Köylüler angarya yükümlülüklerinin yanı sıra aşar vergisi de ödüyorlardı ve bunu sadece prenslerin ve soyluların topraklarında değil doğrudan piskoposlara, başpiskoposlara, papazlara ve rahibe manastırlarına çalıştıkları devasa arazilerde de yapmak zorundaydılar. Feodal dönemin tüm güçlü lordları arasında Kilise en büyük sömürücü olarak ortaya çıkıyordu. Örneğin Fransa’da 18. Yüzyılın sonunda, Fransız Devrimi’nin öncesinde ruhban sınıfı ülkenin tüm topraklarının beşte birine sahipti ve yıllık geliri yaklaşık 100 milyon Frank’tı.  Arazi sahiplerinin ödedikleri aşar vergisi 23 milyon tutuyordu.
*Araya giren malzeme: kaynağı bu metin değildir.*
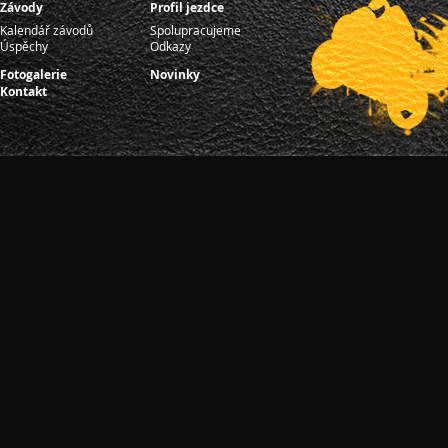
Závody
Profil jezdce
Kalendář závodů
Spolupracujeme
Úspěchy
Odkazy
Fotogalerie
Novinky
Kontakt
Bu meblağ manastırları dolduran 2,800 papaz ve piskopoz ile 5,600 manastır rahibi ve başrahibi, 60,000 vaiz ve papaz yardımcısı ile 24,000 keşiş ve 26,000 rahibeyi besliyordu.
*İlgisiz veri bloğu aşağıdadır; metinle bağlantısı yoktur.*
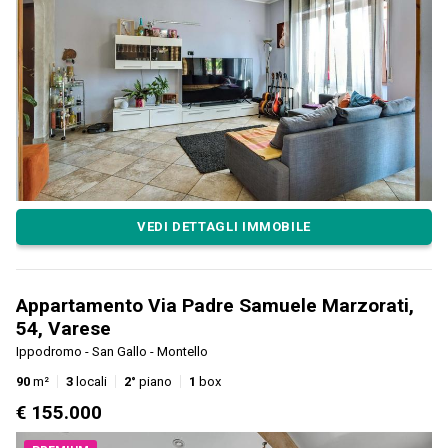
VEDI DETTAGLI IMMOBILE
Appartamento Via Padre Samuele Marzorati,
54, Varese
Ippodromo - San Gallo - Montello
90
m²
3
locali
2°
piano
1
box
€ 155.000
Bu papazlar ordusu vergi ve askeri hizmet yükümlülüğünden muaftı. Felaket –savaş, kötü hasat, salgın – dönemlerinde Kilise Devlet Hazinesine hiçbir zaman 16 milyon Frank’ı geçmeyen “gönüllü” bir vergi veriyordu.

Bu şekilde ayrıcalıklı olan ruhban sınıfı soylularla birlikte serflerin alınteri ve kanı üzerinden yaşayan bir sınıf oluşturdu. Kilisedeki üst düzey görevler ve en iyi ücret alınanlar sadece soylulara dağıtılıyor, sürekli soyluların elinde kalıyordu. Bunun sonucunda serflik çağında ruhban sınıfı soyluların sadık bir müttefikiydi, onlara destek veriyor, vaazlar dışında hiçbir şey sunmadığı halkı ezmelerine yardımcı oluyordu. Bu vaazlar uyarınca halk alçakgönüllü olmalı ve paylarına düşeni yakınmadan kabul etmeliydi. Kırlardaki ve şehirlerdeki proleterya baskıya ve serfliğe karşı ayağa kalktığında, karşısında ruhban sınıfını azılı bir karşıtı olarak buldu. Kilisenin içerisinde bile iki sınıf mevcuttu: tüm zenginliği yutan yüksek ruhban sınıfı ve mütavazı yaşamları ile yılda 500 ila 2000 Frank kazanan taşra papazlarının büyük kitlesi. Bu nedenle bu imtiyazlı olmayan sınıf da yüksek ruhban sınıfına karşı isyan etti ve 1789’da Fransız Devrimi esnasında halkla birleşerek ruhani sınıftan olan ve olmayan soyluluğa karşı mücadeleye katıldı.

Beşinci Bölüm

Kilise ile halk arasındaki ilişkiler zaman içerisinde bu şekilde değişmiştir. Hıristiyanlık ilk olarak mahrum bırakılmışları, biçareleri teselli edecek bir mesaj olarak ortaya çıktı.  Toplumsal eşitsizlikle ve zengin ile yoksul arasındaki gerginlik ile mücadele eden bir doktrin getirdi; bir refah toplumuna işaret etti.  Kısa bir süre sonra bu eşitlik ve kardeşlik tapınağı toplumsal karşıtlıkların yeni kaynağı haline geldi. İlk Havarilerin yaptıkları gibi bireysel mülkiyete karşı mücadele etmeyi bıraktıktan sonra ruhban sınıfının kendisi zenginliği toplar hale geldi ve emekçi sınıfın emeğini sömürerek yaşayan mülk sahibi sınıflarla ittifak kurdu. Feodal çağlarda Kilise soyluluğa aitti, yönetici sınıfa aitti ve bu güçlerin iktidarını devrime karşı şiddetle savunuyordu. 18. Yüzyılın sonunda ve 19. Yüzyılın başında Orta Avrupa halkı serfliği ve soyluluğun imtiyazlarını süpürüp attı. Bu dönemde Kilise yine egemen sınıflarla ittifak kurdu – yani sanayi ve ticaret burjuvazisi ile. Bugün durum değişmiştir ve ruhban sınıfı artık büyük mülklere sahip değildir ama onlar da sermaye sahibidir ve kapitalistler gibi onlar da bu sermayeyi kullanarak, ticaret ve sanayi vasıtasıyla ve insanların sömürüsü yoluyla kazanç elde etmeye çalışmaktadır.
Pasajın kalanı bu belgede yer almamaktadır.